Here I would say that what one normally pays attention to is just the residual forces/energy changes at convergence, documenting the starting point is not something that is normally done. We should also beware a little here since the starting point is very often data straight out of proprietory databases... it might well lead to a lot of trouble.

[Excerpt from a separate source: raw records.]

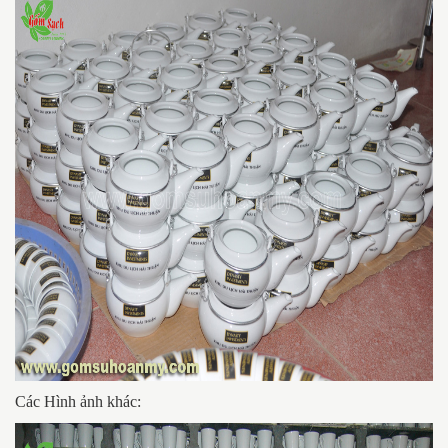
Các Hình ảnh khác:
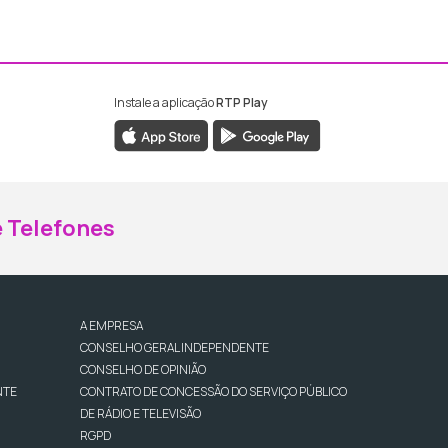
Instale a aplicação
RTP Play
ebook da RTP Madeira
nstagram da RTP Madeira
 Telefones
A EMPRESA
CONSELHO GERAL INDEPENDENTE
CONSELHO DE OPINIÃO
NTE
CONTRATO DE CONCESSÃO DO SERVIÇO PÚBLICO
DE RÁDIO E TELEVISÃO
RGPD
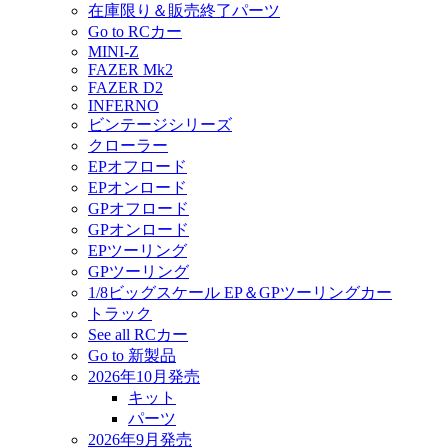
在庫限り＆販売終了パーツ
Go to RCカー
MINI-Z
FAZER Mk2
FAZER D2
INFERNO
ビンテージシリーズ
クローラー
EPオフロード
EPオンロード
GPオフロード
GPオンロード
EPツーリング
GPツーリング
1/8ビッグスケール EP＆GPツーリングカー
トラック
See all RCカー
Go to 新製品
2026年10月発売
キット
パーツ
2026年9月発売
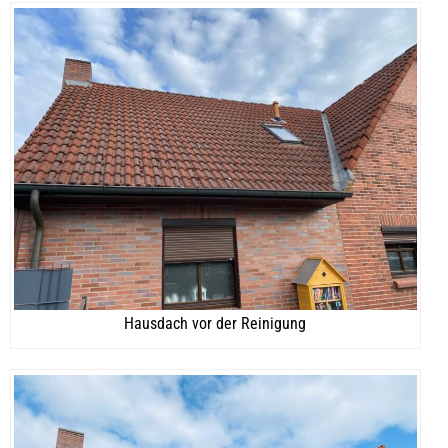
Hausdach vor der Reinigung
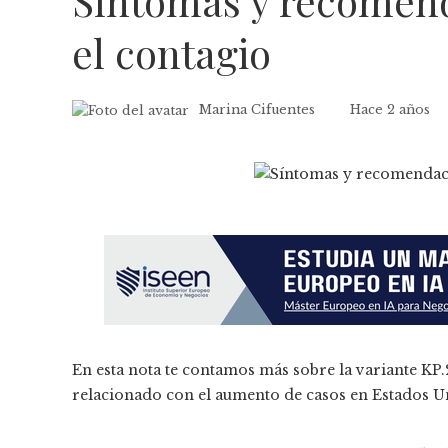
Síntomas y recomend
el contagio
Marina Cifuentes
Hace 2 años
En esta nota te contamos más sobre la variante KP
relacionado con el aumento de casos en Estados Un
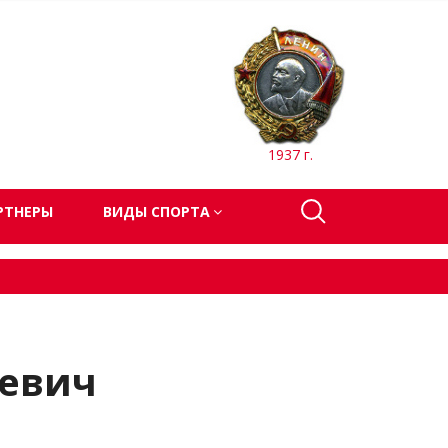
1937 г.
РТНЕРЫ
ВИДЫ СПОРТА
еевич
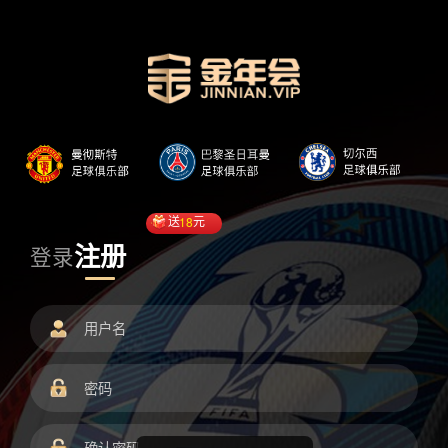
送
18
元
注册
登录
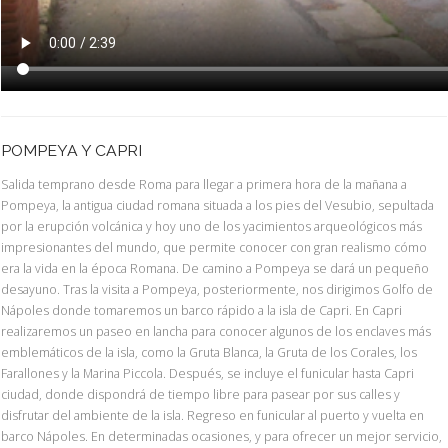
POMPEYA Y CAPRI
Salida temprano desde Roma para llegar a primera hora de la mañana a
Pompeya, la antigua ciudad romana situada a los pies del Vesubio, sepultada
por la erupción volcánica y hoy uno de los yacimientos arqueológicos más
impresionantes del mundo, que permite conocer con gran realismo cómo
era la vida en la época Romana. De camino a Pompeya se dará un pequeño
desayuno. Tras la visita a Pompeya, posteriormente, nos dirigimos Golfo de
Nápoles donde tomaremos un barco rápido a la isla de Capri. En Capri
realizaremos un paseo en lancha para conocer algunos de los enclaves más
emblemáticos de la isla, como la Gruta Blanca, la Gruta de los Corales, los
Farallones y la Marina Piccola. Después, se incluye el funicular hasta Capri
ciudad, donde dispondrá de tiempo libre para pasear por sus calles y
disfrutar del ambiente de la isla. Regreso en funicular al puerto y vuelta en
barco Nápoles. En determinadas ocasiones, y para ofrecer un mejor servicio,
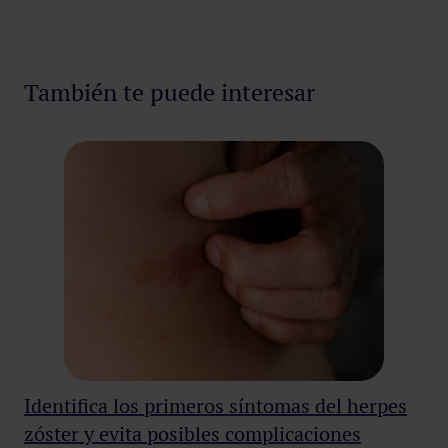
Pedir cita
También te puede interesar
Identifica los primeros síntomas del herpes
Co
zóster y evita posibles complicaciones
di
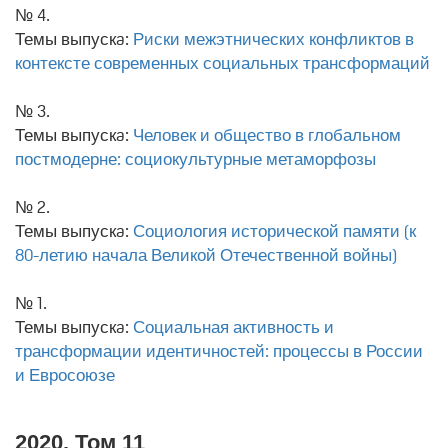
№ 4.
Темы выпускa:
Риски межэтнических конфликтов в
контексте современных социальных трансформаций
№ 3.
Темы выпускa:
Человек и общество в глобальном
постмодерне: социокультурные метаморфозы
№ 2.
Темы выпускa:
Социология исторической памяти (к
80-летию начала Великой Отечественной войны)
№ 1.
Темы выпускa:
Социальная активность и
трансформации идентичностей: процессы в России
и Евросоюзе
2020. Том 11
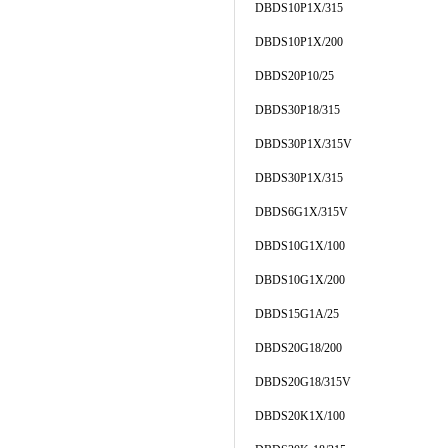
DBDS10P1X/315
DBDS10P1X/200
DBDS20P10/25
DBDS30P18/315
DBDS30P1X/315V
DBDS30P1X/315
DBDS6G1X/315V
DBDS10G1X/100
DBDS10G1X/200
DBDS15G1A/25
DBDS20G18/200
DBDS20G18/315V
DBDS20K1X/100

>>> Is it enough for DFT to specify
>>> just an energy cut-off, assuming plane wave bases (for a given
>>> pseudopotential), or are there different possible bases also among plane
>>> waves (I guess there should not be, but maybe I'm missing something...)?
>>
>> For plane waves the energy cut-off is the only quantity. But there are
>> many other types of basis sets that are no plane waves. For these, more
>> specification might be needed (although often they are contained in the
>> published definition of the basis set).
>
> I see. OK, I so understand that DFT can work both with PW and localized
> bases, and the exact basis should be specified in the input file (and
> might be documented in the CIF).

There are even "hybrid" schemes, like anything based on the muffin-tin geometry (LAPW, LMTO, ...) which come with a local and PW-like part and where the enumeration of basis functions may be by the PW's (like LAPW) or by the local part (like LMTO). There are wavelet-based codes which I have no idea how they converge. And so on. We have unfortunately a rather messier situation than the quantum chemists.



>>> n) Am I correct to assume that the "total energy" reported by codes will
>>> always be the sum of separate energy terms (Coulomb, exchange,
>>> 1-electron, 2-electron, etc.)? Is there an interest to have them
>>> recorded in the result data files (CIFs) separately? If yes, what is the
>>> "Hartree energy" (is it a sum of all single electron energies in the SCF
>>> for each of them?), "Ewald energy" (is it the electrostatic lattice
>>> energy, obtained by Ewald summation?) and the rest in the values from
>>> the AbInit output file? Are these terms consistent across QM codes?
>>
>> Also here I think this is asking for way too much detail. Most codes can
>> indeed split up the total energy in many contributions, but papers
>> usually do not report that (only in the special cases when there is
>> useful information in the splitting). If papers don't do it, databases
>> shouldn't either -- that feels as a sound criterium.
>
> Interesting idea. Well, that makes our life easier.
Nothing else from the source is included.